FreeSight is a 64-bit Windows-based product that could arguably be described as a (significantly superior) replacement for Microsoft Excel. Specifically, FreeSight is two things: an end-user tool for data preparation and analytics, and, for more advanced users, a development tool for automating reporting and other business processes. The company's users claim significant time savings compared to Excel and that the product is "much more visually appealing and easier to understand from a visual perspective, and is much easier to explain to a non-user or Excel user". Specifically, users work in FreeSight via a visual canvas where all data manipulations are performed, resulting in a process workflow that is live (each node in the workflow provides direct access to underlying data and operations) as opposed to just a picture. This supports both data governance and auditing, as well as the ability to restore to a former state. It is a significant differentiation compared to some other data preparation tools in that with FreeSight you can drill down from nodes in the process flow, and FreeSight also supports the ability to reverse any operation at any time.

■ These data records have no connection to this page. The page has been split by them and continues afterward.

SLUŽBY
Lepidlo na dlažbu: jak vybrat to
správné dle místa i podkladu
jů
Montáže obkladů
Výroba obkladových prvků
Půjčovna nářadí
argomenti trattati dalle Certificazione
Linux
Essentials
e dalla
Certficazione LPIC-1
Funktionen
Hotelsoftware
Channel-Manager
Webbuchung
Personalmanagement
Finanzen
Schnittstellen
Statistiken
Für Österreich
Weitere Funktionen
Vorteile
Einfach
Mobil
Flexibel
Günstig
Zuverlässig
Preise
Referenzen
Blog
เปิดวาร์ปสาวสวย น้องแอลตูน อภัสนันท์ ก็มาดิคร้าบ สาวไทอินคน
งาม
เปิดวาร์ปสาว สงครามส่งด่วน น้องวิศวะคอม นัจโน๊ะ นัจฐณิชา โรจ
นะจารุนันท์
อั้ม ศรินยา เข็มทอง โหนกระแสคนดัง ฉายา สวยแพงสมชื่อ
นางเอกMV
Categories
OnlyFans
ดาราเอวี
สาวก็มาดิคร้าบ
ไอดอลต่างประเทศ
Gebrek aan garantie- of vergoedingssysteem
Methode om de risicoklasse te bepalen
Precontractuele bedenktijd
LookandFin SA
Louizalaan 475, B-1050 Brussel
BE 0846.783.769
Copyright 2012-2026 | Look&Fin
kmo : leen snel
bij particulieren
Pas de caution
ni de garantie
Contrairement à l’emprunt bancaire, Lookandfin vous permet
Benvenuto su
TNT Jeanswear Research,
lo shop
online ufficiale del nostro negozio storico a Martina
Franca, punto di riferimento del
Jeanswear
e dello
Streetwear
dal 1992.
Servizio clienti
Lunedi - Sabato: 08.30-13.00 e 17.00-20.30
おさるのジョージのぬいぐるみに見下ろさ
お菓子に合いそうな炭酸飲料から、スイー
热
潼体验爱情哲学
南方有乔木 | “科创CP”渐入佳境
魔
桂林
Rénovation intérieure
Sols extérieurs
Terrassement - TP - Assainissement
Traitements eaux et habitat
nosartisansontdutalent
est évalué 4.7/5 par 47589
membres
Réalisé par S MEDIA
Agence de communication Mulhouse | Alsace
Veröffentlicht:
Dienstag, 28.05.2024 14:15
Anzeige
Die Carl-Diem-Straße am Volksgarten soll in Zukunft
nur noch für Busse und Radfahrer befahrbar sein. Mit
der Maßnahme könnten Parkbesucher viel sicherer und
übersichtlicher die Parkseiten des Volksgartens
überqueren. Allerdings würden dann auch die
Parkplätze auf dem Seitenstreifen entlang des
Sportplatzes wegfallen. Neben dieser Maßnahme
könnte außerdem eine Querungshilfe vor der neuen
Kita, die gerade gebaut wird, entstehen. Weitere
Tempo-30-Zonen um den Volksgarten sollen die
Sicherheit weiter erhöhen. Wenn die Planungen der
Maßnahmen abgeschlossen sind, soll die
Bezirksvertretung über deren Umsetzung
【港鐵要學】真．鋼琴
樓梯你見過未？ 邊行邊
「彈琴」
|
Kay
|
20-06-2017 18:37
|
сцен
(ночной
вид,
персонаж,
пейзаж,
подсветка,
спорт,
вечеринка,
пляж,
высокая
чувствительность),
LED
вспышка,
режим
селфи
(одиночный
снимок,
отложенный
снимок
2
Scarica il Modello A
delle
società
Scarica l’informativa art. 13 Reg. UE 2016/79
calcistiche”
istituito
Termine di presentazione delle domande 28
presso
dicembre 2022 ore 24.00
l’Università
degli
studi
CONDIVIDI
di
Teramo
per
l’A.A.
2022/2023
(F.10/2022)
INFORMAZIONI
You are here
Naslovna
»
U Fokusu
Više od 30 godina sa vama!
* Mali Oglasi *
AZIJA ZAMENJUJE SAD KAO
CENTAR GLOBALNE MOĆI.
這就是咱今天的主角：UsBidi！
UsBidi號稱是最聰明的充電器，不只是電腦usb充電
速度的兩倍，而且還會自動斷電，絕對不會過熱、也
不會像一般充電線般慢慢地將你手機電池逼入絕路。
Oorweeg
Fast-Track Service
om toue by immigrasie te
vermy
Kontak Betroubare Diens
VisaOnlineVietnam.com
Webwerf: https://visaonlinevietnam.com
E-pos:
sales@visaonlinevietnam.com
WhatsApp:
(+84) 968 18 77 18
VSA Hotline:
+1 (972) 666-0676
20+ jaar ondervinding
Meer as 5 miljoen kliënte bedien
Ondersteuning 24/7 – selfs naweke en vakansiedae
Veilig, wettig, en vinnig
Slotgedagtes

From a data preparation perspective FreeSight has extensive semantic capabilities though no machine learning. On the other hand, the company has a number of patents to its name with respect to automated joining and cleansing (the software automatically analyses source data for relationships), as well as strong inferencing and profiling capabilities, all based on the product's semantic strengths.
With respect to Excel, FreeSight supports formulae in much the same way but has an extended catalogue of capabilities with some 80 additional capabilities for things like date and time, text manipulation and so on. The product has auto-charting capabilities that are much easier to use than pivot tables and which makes this sort of capability accessible to business analysts who are not Excel experts. Another notable feature that is lacking in Excel but present in FreeSight is the ability to analyse across different versions of the same spreadsheet (for example, where you have each monthly set of data stored under a different tab).